A chapa, eleita no primeiro dia da Assembleia Anual do Kabu, era única das três concorrentes a ter mulheres entre seus dirigentes. As duas cacicas de aldeias do grupo Mekrãgnotí estão entre as eleitas:  Panh-Ô Kayapó, da aldeia Baú é nossa nova diretora-financeira  e a vice-presidente do IK passa a ser a cacica  Kokoba Mekrãgnotire, da aldeia Mekragnoti Velho; a direção administrativa vai ficar com Ngrejmõroti Mekrãgnotire da aldeia Kubenkokre. Ngaite y Kaiapó, da aldeia Krimej, assume a vice diretoria financeira. Completa a chapa o vice-diretor administrativo, Bepjet  Mekrãgnotire, da aldeia Kubenkokre.

Ao defender a sua chapa, Doto Takak Ire lembrou de Rikara, uma mulher da aldeia-mãe dos Mekrãgnotí. Ela pediu ao chefe Raoni Metyktire que demarcasse os territórios Kayapó para proteger o povo e a cultura. Doto explicou que são elas as mais determinadas em garantir a integridade dos territórios e por isso achou importante formar uma chapa com maioria feminina: “Ter uma mulher na chapa só para mostrar que estamos abrindo espaço não é o suficiente. As mulheres estão lado a lado conosco na luta”.

Panh O Kayapó disse que pretende se dividir entre o Kabu e a aldeia e lutar nas duas frentes contra invasores e garimpeiros ilegais que insistem em operar na Terra Indígena Baú.

Mydjere Kayapó Mekrãgnotire, que era vice-presidente do Instituto Kabu, passa a ocupar o cargo de Relações Públicas, vago com a escolha de Doto para a presidência do Instituto.

A diretoria que completou seu mandato ontem foi homenageada com uma placa comemorativa agradecendo sua contribuição para a luta do povo Mebêmgokré-Kayapó pelo reconhecimento e respeito a seus direitos.
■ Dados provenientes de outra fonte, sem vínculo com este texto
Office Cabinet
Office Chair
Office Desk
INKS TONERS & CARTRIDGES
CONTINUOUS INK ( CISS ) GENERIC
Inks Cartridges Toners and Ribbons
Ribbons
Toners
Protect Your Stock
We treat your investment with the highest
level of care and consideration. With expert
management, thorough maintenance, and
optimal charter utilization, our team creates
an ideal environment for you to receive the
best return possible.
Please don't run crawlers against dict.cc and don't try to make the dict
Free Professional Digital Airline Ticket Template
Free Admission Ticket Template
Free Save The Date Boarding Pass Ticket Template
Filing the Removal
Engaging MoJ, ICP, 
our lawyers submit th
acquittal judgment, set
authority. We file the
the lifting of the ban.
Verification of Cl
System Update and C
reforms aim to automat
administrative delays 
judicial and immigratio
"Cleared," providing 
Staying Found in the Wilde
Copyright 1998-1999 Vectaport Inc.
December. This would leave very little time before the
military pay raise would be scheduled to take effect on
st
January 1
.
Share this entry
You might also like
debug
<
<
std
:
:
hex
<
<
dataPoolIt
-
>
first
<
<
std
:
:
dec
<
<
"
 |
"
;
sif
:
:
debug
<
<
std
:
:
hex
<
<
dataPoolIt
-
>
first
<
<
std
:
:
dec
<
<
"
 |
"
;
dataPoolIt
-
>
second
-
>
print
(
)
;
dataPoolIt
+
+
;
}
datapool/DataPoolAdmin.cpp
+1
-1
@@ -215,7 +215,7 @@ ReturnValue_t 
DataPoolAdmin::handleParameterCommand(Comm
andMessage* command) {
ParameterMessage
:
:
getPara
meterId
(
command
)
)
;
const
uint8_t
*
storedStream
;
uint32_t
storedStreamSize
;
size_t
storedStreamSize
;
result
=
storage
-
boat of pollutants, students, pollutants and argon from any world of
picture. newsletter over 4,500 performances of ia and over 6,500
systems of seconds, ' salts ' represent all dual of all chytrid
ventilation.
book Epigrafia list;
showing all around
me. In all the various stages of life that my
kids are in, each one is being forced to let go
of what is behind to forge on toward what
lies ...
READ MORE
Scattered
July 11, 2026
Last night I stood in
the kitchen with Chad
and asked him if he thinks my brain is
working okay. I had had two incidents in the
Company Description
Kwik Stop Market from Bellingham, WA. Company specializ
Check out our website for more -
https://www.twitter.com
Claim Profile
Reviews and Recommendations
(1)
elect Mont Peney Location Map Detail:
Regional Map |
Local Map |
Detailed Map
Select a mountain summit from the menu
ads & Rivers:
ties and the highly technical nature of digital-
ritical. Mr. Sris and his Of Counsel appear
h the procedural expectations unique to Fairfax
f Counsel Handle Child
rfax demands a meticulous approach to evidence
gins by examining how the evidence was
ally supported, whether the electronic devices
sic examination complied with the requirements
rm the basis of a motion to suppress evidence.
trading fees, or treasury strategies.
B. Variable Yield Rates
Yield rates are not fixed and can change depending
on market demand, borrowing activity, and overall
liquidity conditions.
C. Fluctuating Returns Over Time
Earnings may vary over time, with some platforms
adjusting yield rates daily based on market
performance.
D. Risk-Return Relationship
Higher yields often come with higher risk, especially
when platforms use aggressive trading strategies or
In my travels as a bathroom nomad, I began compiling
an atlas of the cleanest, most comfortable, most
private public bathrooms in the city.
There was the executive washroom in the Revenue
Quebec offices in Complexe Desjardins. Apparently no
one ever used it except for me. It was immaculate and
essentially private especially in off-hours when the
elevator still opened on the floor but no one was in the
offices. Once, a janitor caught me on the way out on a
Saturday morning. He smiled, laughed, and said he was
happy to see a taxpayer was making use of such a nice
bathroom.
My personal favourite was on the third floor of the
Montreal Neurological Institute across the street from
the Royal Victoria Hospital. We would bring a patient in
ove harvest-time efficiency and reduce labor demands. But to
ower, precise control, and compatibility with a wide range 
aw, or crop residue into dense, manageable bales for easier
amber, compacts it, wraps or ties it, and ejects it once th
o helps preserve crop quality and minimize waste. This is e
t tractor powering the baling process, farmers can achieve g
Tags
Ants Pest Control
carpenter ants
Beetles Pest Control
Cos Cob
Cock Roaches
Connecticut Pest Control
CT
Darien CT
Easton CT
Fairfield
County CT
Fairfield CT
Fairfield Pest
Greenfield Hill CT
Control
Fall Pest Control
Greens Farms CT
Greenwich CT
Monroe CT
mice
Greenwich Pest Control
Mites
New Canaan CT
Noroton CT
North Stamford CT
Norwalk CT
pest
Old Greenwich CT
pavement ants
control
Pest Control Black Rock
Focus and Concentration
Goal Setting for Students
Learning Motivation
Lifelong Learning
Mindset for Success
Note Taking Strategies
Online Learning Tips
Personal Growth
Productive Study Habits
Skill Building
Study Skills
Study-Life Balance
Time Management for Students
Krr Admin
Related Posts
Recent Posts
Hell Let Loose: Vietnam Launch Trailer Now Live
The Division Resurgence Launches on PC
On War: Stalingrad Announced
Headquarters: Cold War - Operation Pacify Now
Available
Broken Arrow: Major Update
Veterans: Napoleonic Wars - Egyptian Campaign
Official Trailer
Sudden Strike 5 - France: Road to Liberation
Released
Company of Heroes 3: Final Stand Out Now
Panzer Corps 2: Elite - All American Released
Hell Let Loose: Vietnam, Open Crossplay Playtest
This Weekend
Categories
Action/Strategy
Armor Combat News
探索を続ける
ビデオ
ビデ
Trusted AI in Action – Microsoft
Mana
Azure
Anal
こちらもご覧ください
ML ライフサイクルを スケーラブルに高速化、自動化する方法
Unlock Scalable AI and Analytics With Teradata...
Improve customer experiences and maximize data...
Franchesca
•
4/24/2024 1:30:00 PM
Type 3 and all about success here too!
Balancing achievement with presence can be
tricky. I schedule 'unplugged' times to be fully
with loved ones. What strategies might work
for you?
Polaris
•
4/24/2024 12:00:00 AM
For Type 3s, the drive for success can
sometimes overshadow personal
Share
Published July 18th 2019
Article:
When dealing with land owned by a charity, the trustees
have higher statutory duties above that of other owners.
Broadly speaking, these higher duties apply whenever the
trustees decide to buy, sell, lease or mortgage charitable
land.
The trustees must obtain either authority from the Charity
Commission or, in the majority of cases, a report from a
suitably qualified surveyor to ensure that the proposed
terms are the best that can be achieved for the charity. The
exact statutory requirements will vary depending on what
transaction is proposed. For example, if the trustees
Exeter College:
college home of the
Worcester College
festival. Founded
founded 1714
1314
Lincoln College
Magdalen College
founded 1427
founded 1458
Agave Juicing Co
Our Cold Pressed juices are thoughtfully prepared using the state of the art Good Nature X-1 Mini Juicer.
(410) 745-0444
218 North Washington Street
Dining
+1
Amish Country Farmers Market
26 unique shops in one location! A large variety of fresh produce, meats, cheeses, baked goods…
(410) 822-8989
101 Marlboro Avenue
Rodrigo Balbueno, que participou da elaboração do Plano Básico Ambiental (PBA) da BR-163 e coordenou o Sistema de Informações Geográficas (SIG) desde a criação do Kabu até 2019, também recebeu uma placa comemorativa. “Fiquei lisonjeado e também emocionado com a lembrança a Carmen Figueiredo, indigenista que apoiou a criação do Instituto Kabu e coordenou a equipe que elaborou o primeiro PBA”.   O Instituto Kabu, que completa 15 anos este ano, foi uma das primeiras associações indígenas a ter uma equipe da instituição de monitoramento de imagens de satélite no auxílio do trabalho de monitoramento e vigilância do território.